Ben, bana sürekli travmalarını anlatıp duran bir arkadaşımla dostluğumu bitirdim seneler önce. Psikoloğa git derim gitmez, benimkine gidelim diye defalarca teklif ettim. Hayır benim de var bok gibi bi ton hatıram çocukluğuma dair, hepimizin az biraz var işte ama iki arkadaş otur ağlaş filan mı yapalım yani paso? Bir kereyle de kalmaz, devamı gelir söyleyeyim size (Herkese anlatamam demesinden anlayın). Beni dert küpü etmişti kendine. Sorar durur, "Napayım? Böyle hissediyorum şöyle mi yapayım?" falan... Sonunda "Kusura bakma da benim derdim bana yetiyor arkadaşım, dön dolaş anlat dur keyif alır oldun sen bu pışpışlanmadan" dedim artık dayanamadım.
Söylediklerim bencilce görünüyor olabilir ama böyle travma dökenlerin beklediği şey bu: Hadi beni pamuklara sar, teselli et, sırtımı sıvazla. Çözüm arayan, psikoloğa o saat uçar.

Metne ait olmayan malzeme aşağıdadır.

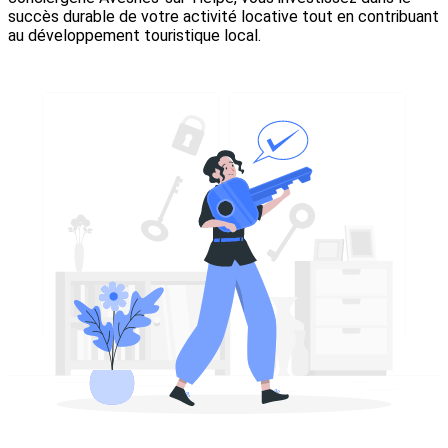
succès durable de votre activité locative tout en contribuant
au développement touristique local.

Dediğim gibi, git bunu internet ortamında yap iyi gelecekse ki gelir de böyle yazışmalar ilk başta, ama bir yere kadar... Sürekli aynı dramayla anlatılmaya başlandığında artık beyin onu çok sağlam kazımaya başlıyor kafaya. Kurban olmaya tekrar tekrar programlayıp duruyor insan kendini. Bunu profesyonel biri eşliğinde aşmalı.
Bu yüzden sürekli drama, sürekli dert dinleyip duran bir arkadaş haline getirildiyseniz, oradan yavaş yavaş sıvışmanın vakti gelmiş demektir. Bu sadece sizin değil, arkadaşınızın da iyiliğine bir hareket olacak.